Mais si, outre tout cela, elles s’accumulent les unes sur les autres, faute de
place, dans quelque âme petite, elles sont plus indistinctes encore. Tous ces
gens-là sont dès lors sujets à juger faux. Car lorsqu’ils voient ou entendent ou
conçoivent quelque chose, ils sont incapables d’assigner chaque chose à son
empreinte, ils sont lents, prennent une chose pour une autre et, la plupart du
temps, ils voient, entendent et pensent de travers. Aussi dit-on d’eux qu’ils se
trompent sur les réalités et sont des ignorants.
(THÉÉTÈTE)
On ne peut rien dire de plus juste, Socrate.
(SOCRATE)
Alors, affirmerons-nous qu’il y a en nous des opinions fausses ?
(THÉÉTÈTE)
Certainement.
(SOCRATE)
Et des vraies aussi ?
(THÉÉTÈTE)
Des vraies aussi.
(SOCRATE)
Nous tenons donc à présent pour un point suffisamment décidé que ces deux sortes
d’opinion existent certainement ?
(THÉÉTÈTE)
Oui, parfaitement décidé.
(SOCRATE)
XXXV. — En vérité, Théétète, il y a des chances qu’un bavard soit une créature
étrange et déplaisante.
(THÉÉTÈTE)
Pourquoi ? A quel propos dis-tu cela ?
(SOCRATE)
C’est que je suis fâché d’être rétif à comprendre et d’être un véritable
babillard.

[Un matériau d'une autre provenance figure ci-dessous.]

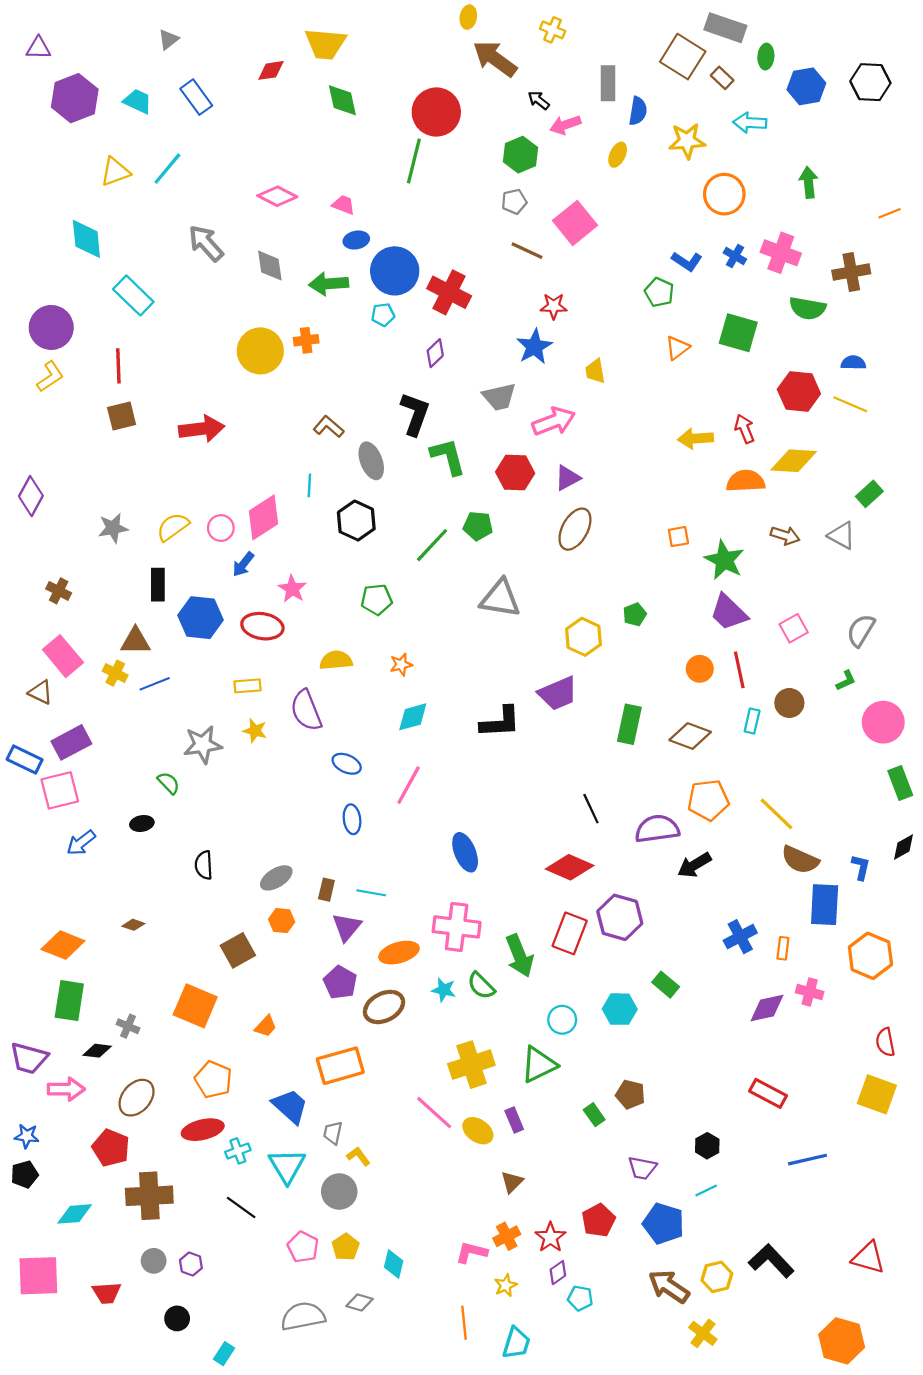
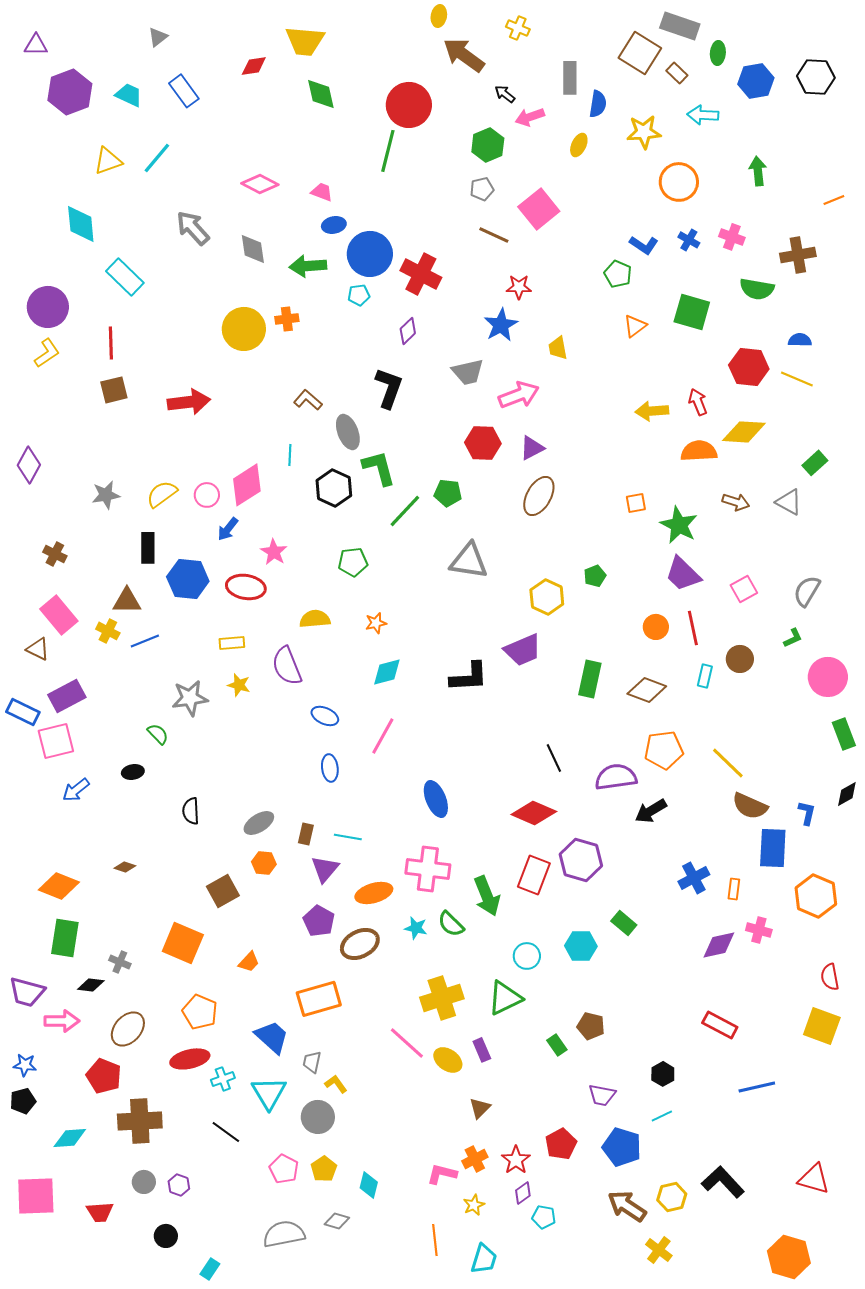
pink cross: (781, 253) -> (732, 237), size x0.7
green L-shape: (448, 457) -> (379, 468), moved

Car de quel autre terme se servir à l’égard d’un homme qui tiraille
les arguments dans tous les sens et qui a peine à en finir avec chacun d’eux ?
(THÉÉTÈTE)
Mais toi-même, de quoi es-tu fâché ?
(SOCRATE)
Je ne suis pas seulement fâché : je crains encore de ne savoir que répondre, si
quelqu’un me demande : « Tu as donc découvert, Socrate, que l’opinion fausse ne
se rencontre ni dans les rapports naturels des sensations, ni dans les pensées,
mais dans l’ajustement de la sensation à la pensée ? » Je répondrai oui, je
présume, et je m’applaudirai de cela comme d’une belle découverte.
(THÉÉTÈTE)
Il me semble à moi, Socrate, qu’il n’y a pas lieu de rougir de la démonstration
qui vient d’être faite.
(SOCRATE)
« Ainsi, poursuivra-t-il, tu prétends que jamais nous ne pouvons penser qu’un
homme auquel nous pensons simplement, sans le voir, est un cheval que nous ne
voyons ni ne touchons pas non plus, mais auquel nous pensons simplement sans
avoir de lui aucune sensation ? » Je dirai, je pense, que c’est bien cela que je
prétends.
(THÉÉTÈTE)
Et tu auras raison.
(SOCRATE)
« Mais alors, dira-t-il, ne suit-il pas de là qu’on ne prendra jamais le nombre
onze, qui n’est conçu que par la pensée pour le nombre douze, qui, lui aussi,
n’est conçu que par la pensée ? » Allons maintenant, c’est à toi de répondre.
(THÉÉTÈTE)
Eh bien, ma réponse sera qu’à l’égard des objets qu’on voit ou qu’on touche, on
peut confondre onze avec douze, mais que pour les nombres, qui sont dans la
pensée, on ne saurait jamais en avoir cette opinion.